Look through the entries for the line containing "Segment this phone". Then output that line and every line after it, exactly, to the end.

[Structured page parsing data]
>>>

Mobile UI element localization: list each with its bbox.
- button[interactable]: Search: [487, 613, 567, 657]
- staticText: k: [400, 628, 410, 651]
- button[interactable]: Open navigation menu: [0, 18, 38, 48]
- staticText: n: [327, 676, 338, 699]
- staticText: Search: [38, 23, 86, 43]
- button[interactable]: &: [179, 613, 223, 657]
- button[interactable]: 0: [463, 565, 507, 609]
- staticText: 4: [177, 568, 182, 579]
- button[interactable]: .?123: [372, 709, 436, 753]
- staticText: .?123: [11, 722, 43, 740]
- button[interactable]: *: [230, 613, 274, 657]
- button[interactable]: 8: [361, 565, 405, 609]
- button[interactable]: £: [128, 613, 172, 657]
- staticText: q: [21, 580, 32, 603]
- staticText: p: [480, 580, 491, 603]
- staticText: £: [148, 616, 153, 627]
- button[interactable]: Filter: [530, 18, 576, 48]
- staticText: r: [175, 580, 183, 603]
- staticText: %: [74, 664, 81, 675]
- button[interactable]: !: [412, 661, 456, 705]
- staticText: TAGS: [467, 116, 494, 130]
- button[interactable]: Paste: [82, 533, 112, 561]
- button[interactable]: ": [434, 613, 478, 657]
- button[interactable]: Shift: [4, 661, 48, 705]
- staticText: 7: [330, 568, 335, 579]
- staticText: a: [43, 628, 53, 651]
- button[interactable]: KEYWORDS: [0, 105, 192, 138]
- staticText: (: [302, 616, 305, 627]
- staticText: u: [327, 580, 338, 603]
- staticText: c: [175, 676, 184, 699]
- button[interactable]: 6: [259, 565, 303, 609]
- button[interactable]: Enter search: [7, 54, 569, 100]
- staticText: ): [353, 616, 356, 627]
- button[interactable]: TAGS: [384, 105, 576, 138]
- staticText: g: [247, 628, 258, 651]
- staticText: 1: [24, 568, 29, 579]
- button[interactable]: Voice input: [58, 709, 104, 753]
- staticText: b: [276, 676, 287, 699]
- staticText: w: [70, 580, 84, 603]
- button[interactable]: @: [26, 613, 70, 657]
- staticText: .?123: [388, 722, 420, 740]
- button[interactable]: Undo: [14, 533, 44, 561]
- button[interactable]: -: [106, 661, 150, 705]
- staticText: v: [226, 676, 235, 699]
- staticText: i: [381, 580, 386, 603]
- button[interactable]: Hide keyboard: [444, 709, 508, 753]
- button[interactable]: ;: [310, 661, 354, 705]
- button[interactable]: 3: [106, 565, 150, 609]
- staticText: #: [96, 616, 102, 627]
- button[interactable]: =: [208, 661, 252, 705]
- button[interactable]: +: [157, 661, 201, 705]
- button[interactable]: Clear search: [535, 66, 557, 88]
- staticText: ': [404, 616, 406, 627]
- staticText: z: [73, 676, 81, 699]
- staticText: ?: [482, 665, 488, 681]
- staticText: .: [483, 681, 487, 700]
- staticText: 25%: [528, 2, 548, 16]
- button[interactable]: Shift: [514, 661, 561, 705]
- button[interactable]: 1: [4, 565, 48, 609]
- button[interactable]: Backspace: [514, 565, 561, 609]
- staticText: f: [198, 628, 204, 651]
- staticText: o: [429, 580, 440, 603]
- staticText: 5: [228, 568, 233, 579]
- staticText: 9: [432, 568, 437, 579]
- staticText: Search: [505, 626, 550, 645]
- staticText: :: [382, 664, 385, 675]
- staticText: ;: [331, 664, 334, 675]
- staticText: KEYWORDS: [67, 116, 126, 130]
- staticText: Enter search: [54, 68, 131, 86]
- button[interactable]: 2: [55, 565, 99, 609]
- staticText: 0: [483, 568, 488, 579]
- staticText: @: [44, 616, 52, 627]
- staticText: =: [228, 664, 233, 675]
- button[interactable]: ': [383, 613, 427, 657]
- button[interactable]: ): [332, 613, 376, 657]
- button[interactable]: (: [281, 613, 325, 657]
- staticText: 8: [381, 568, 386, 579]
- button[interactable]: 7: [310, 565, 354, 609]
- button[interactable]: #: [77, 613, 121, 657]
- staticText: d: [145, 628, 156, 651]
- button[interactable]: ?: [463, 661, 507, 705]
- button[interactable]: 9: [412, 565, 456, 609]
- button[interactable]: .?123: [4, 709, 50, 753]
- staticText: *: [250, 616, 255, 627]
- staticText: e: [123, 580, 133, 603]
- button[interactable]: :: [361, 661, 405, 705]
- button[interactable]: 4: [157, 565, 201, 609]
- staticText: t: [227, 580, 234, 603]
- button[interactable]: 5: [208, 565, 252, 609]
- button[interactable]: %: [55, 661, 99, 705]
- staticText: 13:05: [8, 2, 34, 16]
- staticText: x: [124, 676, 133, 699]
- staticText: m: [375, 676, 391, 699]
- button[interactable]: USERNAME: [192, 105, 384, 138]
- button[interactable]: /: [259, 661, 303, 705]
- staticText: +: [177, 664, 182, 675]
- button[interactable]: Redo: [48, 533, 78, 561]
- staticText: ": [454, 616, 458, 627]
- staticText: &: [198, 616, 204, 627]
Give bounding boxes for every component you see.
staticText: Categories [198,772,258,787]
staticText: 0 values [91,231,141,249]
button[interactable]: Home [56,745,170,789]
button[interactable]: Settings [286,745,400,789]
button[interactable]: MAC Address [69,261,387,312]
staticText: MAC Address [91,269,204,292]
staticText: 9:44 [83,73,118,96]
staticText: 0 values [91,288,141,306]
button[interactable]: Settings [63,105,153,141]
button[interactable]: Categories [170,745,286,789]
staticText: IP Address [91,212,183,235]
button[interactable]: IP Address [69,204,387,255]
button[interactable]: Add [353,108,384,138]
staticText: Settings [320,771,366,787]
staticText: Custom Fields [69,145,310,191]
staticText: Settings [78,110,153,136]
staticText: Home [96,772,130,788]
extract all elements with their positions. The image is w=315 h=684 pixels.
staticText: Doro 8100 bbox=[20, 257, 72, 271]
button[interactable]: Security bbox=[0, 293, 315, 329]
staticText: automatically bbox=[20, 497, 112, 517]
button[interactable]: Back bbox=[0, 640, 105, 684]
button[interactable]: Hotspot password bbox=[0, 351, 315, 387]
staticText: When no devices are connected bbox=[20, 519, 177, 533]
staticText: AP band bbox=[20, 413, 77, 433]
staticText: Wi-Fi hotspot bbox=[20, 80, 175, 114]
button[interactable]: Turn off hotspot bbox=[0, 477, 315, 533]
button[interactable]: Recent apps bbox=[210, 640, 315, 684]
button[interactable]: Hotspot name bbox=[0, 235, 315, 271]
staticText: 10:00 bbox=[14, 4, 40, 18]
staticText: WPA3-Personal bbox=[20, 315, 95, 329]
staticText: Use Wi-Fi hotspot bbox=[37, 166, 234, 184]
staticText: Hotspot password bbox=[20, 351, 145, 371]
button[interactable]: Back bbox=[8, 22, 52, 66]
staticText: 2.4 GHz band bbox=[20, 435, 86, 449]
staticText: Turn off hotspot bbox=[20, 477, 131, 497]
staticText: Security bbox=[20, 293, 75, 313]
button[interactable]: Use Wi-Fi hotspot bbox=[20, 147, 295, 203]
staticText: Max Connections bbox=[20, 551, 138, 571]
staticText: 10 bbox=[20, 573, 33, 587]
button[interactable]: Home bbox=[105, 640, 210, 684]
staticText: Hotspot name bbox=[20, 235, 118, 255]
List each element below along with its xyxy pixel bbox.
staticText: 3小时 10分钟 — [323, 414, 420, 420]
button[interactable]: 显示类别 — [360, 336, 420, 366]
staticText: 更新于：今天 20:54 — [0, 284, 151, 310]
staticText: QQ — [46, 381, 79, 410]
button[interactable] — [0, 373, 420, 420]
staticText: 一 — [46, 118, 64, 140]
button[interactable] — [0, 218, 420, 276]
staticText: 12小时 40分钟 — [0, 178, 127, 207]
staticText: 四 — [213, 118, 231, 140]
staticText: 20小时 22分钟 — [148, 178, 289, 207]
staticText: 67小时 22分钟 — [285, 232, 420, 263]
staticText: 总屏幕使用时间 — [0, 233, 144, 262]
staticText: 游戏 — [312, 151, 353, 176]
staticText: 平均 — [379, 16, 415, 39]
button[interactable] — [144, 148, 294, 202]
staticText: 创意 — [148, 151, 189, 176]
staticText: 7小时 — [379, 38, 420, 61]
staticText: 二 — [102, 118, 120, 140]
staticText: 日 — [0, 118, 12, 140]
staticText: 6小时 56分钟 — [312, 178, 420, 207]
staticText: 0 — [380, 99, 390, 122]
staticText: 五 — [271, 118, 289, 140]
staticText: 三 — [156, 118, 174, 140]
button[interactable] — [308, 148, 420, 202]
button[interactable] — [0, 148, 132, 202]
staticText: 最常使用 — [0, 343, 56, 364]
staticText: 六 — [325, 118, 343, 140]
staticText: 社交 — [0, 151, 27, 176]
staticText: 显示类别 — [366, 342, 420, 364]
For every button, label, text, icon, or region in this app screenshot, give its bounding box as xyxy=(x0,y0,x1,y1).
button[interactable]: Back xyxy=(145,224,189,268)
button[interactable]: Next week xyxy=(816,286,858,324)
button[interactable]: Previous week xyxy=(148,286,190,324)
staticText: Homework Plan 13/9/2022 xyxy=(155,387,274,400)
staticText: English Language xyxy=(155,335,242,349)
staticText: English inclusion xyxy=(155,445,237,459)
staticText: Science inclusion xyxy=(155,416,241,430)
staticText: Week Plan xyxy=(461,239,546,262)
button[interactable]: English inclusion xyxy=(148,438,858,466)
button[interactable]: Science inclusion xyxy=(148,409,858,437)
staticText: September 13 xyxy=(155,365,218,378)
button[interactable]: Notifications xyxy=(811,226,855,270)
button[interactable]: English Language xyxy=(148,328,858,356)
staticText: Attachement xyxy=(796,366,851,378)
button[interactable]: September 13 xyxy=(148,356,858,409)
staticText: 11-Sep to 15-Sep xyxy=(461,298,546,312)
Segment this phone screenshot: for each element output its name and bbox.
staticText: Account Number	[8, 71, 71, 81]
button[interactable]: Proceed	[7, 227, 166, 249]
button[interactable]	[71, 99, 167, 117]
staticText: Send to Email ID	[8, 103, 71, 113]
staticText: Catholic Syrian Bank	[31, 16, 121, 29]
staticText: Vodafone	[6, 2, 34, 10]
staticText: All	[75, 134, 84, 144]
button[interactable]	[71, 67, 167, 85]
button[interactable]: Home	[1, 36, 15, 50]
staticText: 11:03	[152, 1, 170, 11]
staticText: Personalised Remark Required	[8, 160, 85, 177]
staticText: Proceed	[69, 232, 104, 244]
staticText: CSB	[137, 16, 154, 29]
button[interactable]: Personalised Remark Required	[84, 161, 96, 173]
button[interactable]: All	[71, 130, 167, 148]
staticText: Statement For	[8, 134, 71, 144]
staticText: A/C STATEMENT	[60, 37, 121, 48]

<<<

■ Exercise solution
Segment this phone screenshot: for each element output its name and bbox.
staticText: Account Number	[8, 71, 71, 81]
button[interactable]: Proceed	[7, 227, 166, 249]
button[interactable]	[71, 99, 167, 117]
staticText: Send to Email ID	[8, 103, 71, 113]
staticText: Catholic Syrian Bank	[31, 16, 121, 29]
staticText: Vodafone	[6, 2, 34, 10]
staticText: All	[75, 134, 84, 144]
button[interactable]	[71, 67, 167, 85]
button[interactable]: Home	[1, 36, 15, 50]
staticText: 11:03	[152, 1, 170, 11]
staticText: Personalised Remark Required	[8, 160, 85, 177]
staticText: Proceed	[69, 232, 104, 244]
staticText: CSB	[137, 16, 154, 29]
button[interactable]: Personalised Remark Required	[84, 161, 96, 173]
button[interactable]: All	[71, 130, 167, 148]
staticText: Statement For	[8, 134, 71, 144]
staticText: A/C STATEMENT	[60, 37, 121, 48]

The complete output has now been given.